In the era of strategic competition, the war on truth will be the greatest challenge of our lifetime. Cognitive warfare requires a tight integration of offensive cyber and influence operations. Defending the truth requires deep-knowledge of adversarial capabilities, tradecraft and intent, that is gained principally through global cyber threat and open source intelligence. Furthermore, active cyber defence with end-attribution is critical to precise targeting, the application of effective counter-measures and achieving outcomes in both cyber and cognitive domains simultaneously.
A 1993 white paper on information warfare by Dr, Robert Garigue in the Canadian Department of National Defence, discussed semantic warfare and introduced the concept of information peacekeeping - connecting the concepts of synaptic and semantic warfare.

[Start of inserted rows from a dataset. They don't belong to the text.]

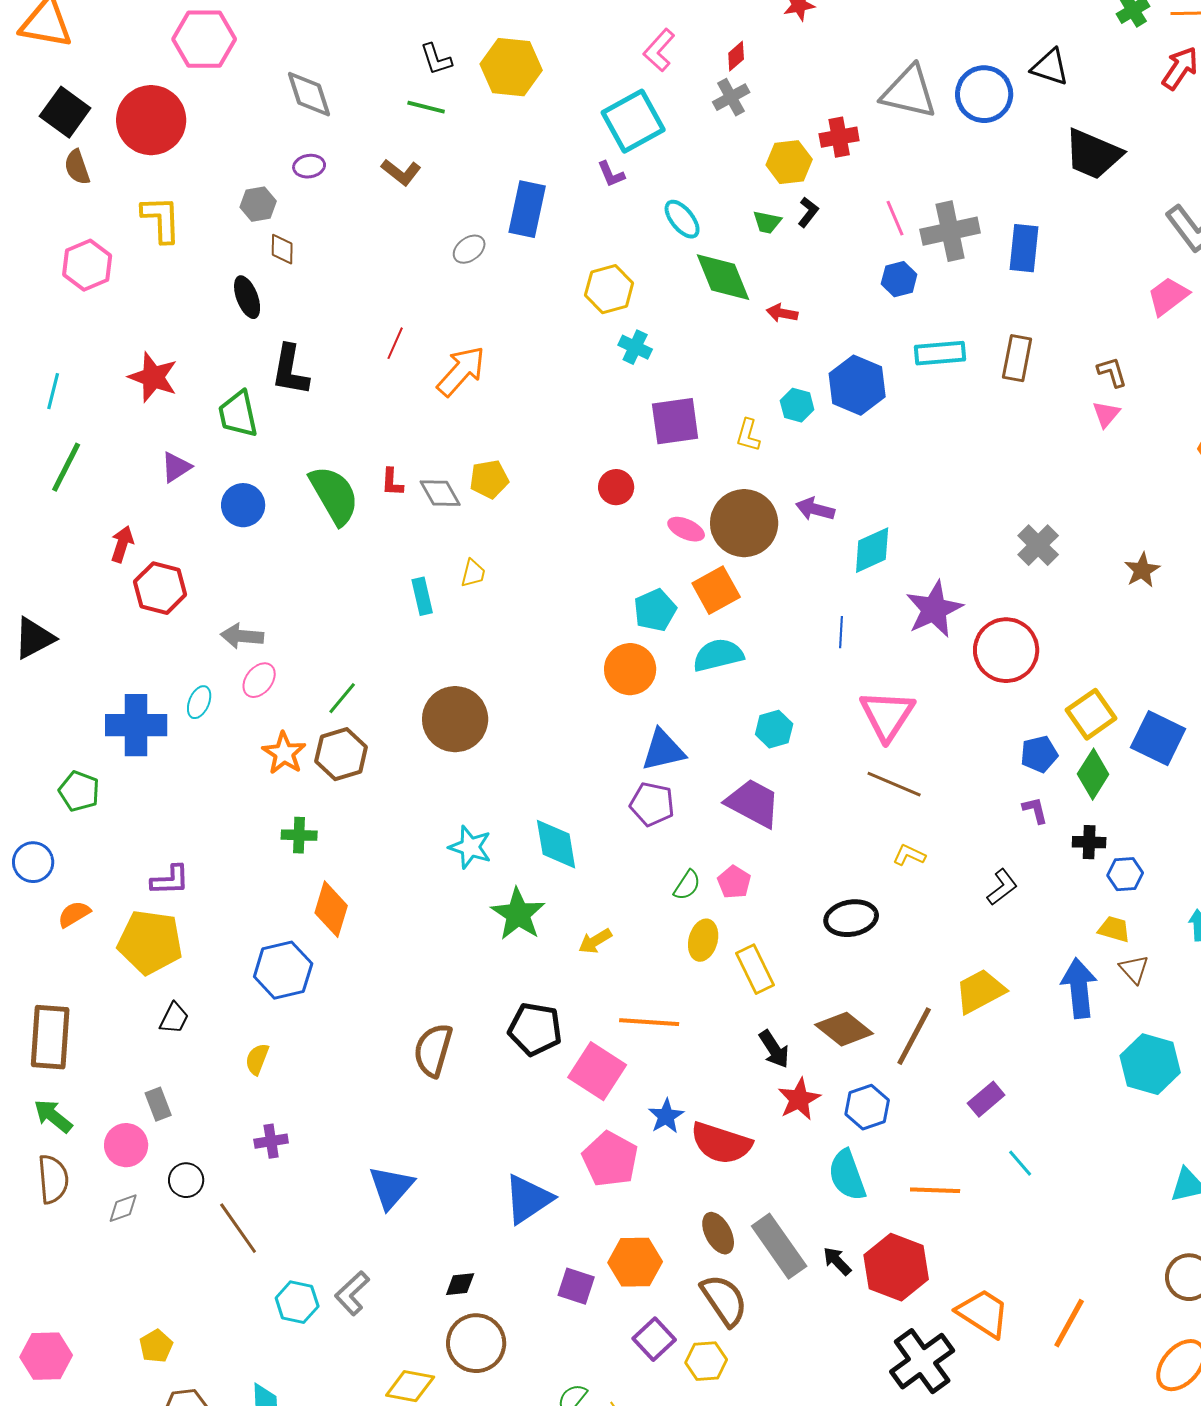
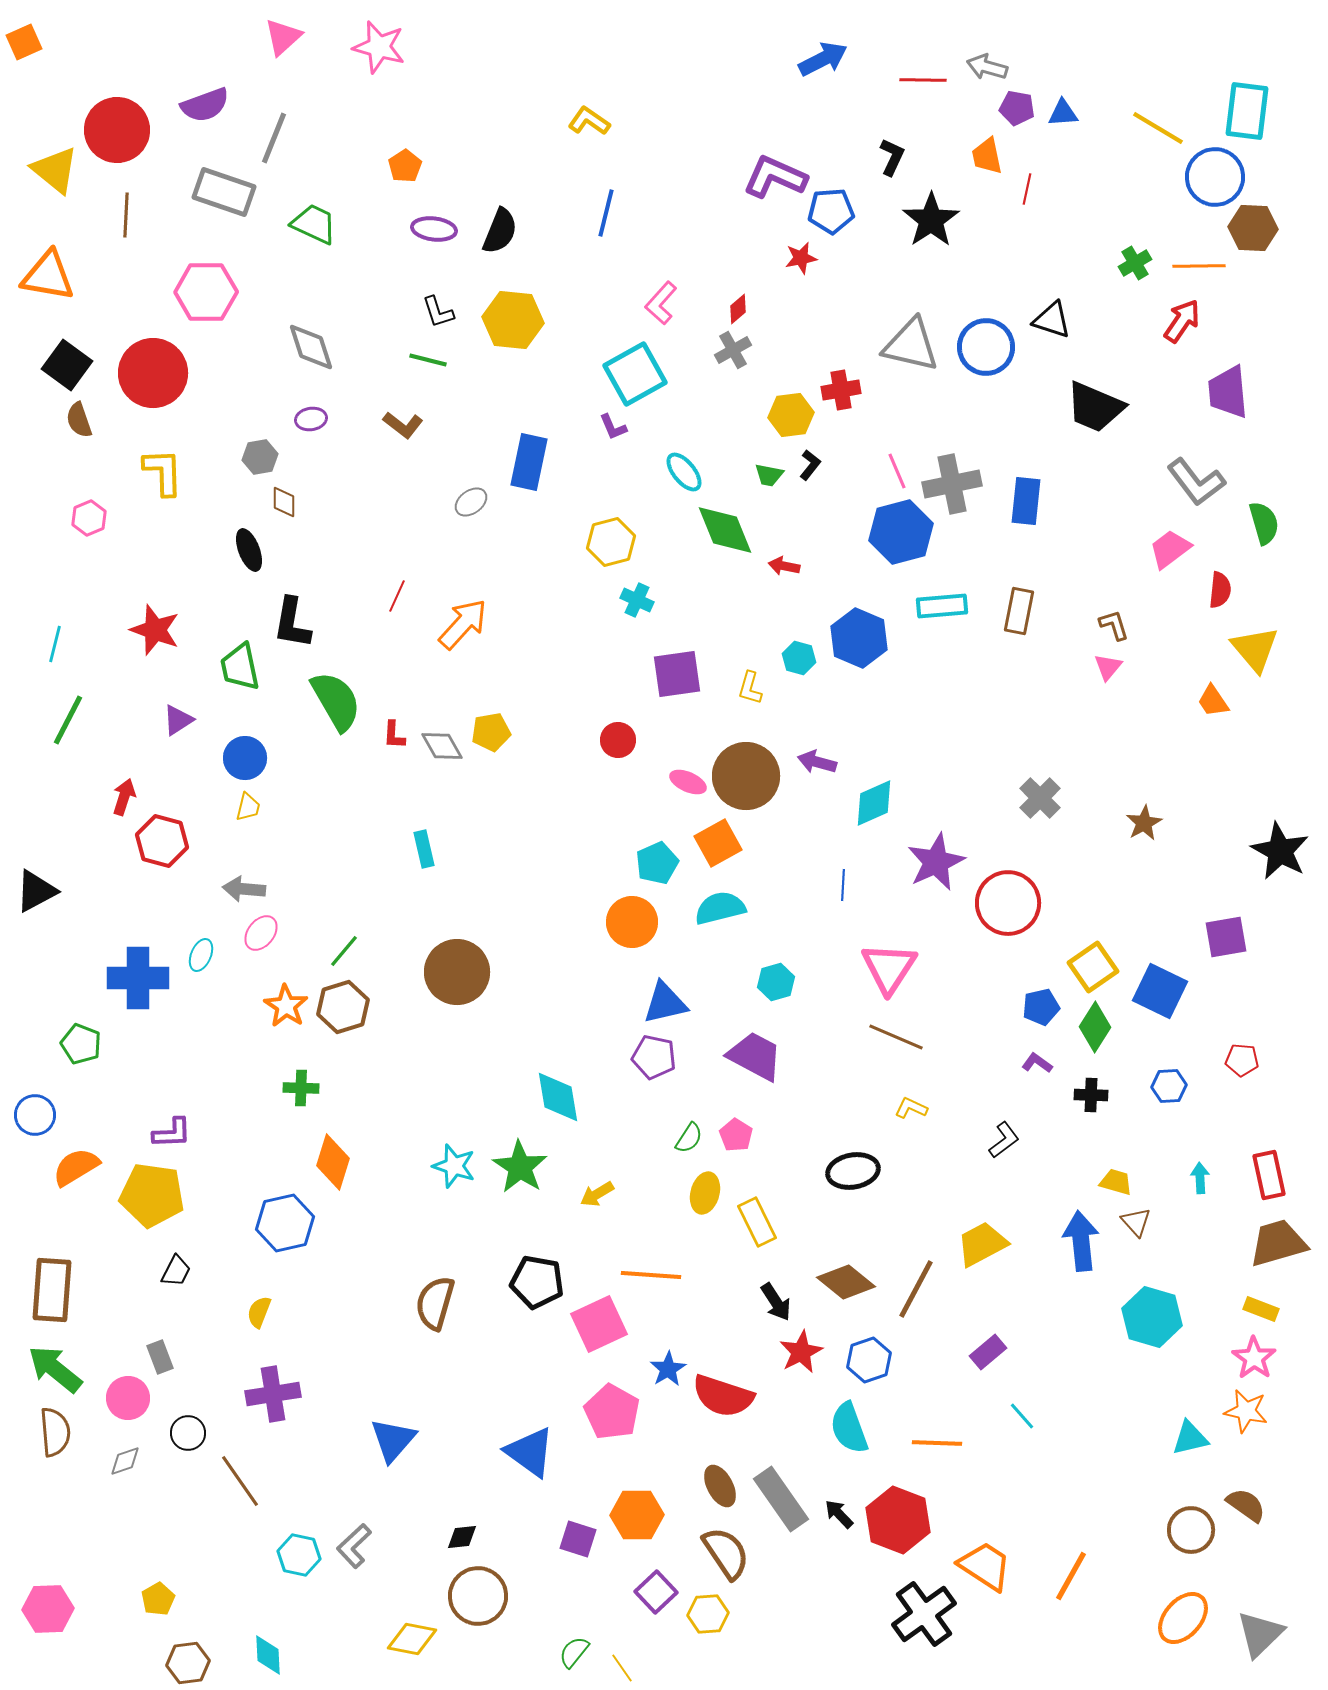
pink hexagon: (87, 265) -> (89, 518), size x0.7
blue hexagon: (899, 279) -> (901, 532), size x1.8
green semicircle: (334, 495) -> (336, 701), moved
yellow trapezoid: (473, 573) -> (248, 807), moved
purple L-shape: (1035, 810) -> (1037, 1063), turned -40
cyan star: (470, 847) -> (454, 1166), moved
blue hexagon: (1125, 874) -> (1169, 1086), moved
orange semicircle: (74, 914) -> (76, 1167), size x1.4
pink square: (597, 1071) -> (599, 1324), turned 32
green arrow: (53, 1116) -> (55, 1369), size x1.4
purple cross: (271, 1141) -> (273, 1394), size x1.6
blue triangle: (528, 1199) -> (530, 1452), turned -50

Since then, the Internet-of-Everything (IoE) and social media has created a frictionless surface (Metaverse) between physical, cyber, human terrains an persistent synthetic worlds.
The challenge of Information Peace Keeping (IPK) is how to use the power of the cyberspace and leverage the global information grid and its content, to act with effect within new social networks, political spaces and to safeguard truth systems. If cyber physiological operations (CyOp) can influence the human terrain and information warfare is about destroying knowledge and truth, or hacking networks, ‘wetware’ and belief systems; then the prime objective of information peacekeeping is to help us understand the processes that validate what is ultimately trustworthy knowledge and to engineering countermeasures that counter-radicalization and foreign influence in the democratic process or military deception. Information theory talks about the medium and the message. Equally important to cognitive warfare is the technical means. Cyber is the modern-day battleground of ideas and influence.
“It has become in some ways almost a tool of choice to disrupt a democracy, to sow dissent, to cause people to question even fundamental facts like who won the election and is this vaccine safe, or does it work. In some ways, it may be far more effective, it’s certainly less expensive, to launch a government-sponsored disinformation campaign than it is to build a hypersonic missile, and we have some countries that have the resources easily to do both.” - Microsoft President Brad Smith
NATO needs active cyber defence and information peacekeeping capability to project power and influence in cyberspace and counter-cognitive warfare by aggressive states. The war on truth will be the greatest challenge of our lifetime.
A Re-imag[ed] Canadian National Security Strategy recognizes that “insidious threats of disinformation and cyberattacks from both state actors and criminal conspiracies, are themselves new national security threats that must now be addressed.”
At the NATO Innovation Hub in June-Nov 2020, François du Cluzel, cautioned that “cognitive warfare [is being] used by adversaries to undermine trust, and to weaken, interfere with, and destabilize a target population, institutions, and States in order to influence their choices.”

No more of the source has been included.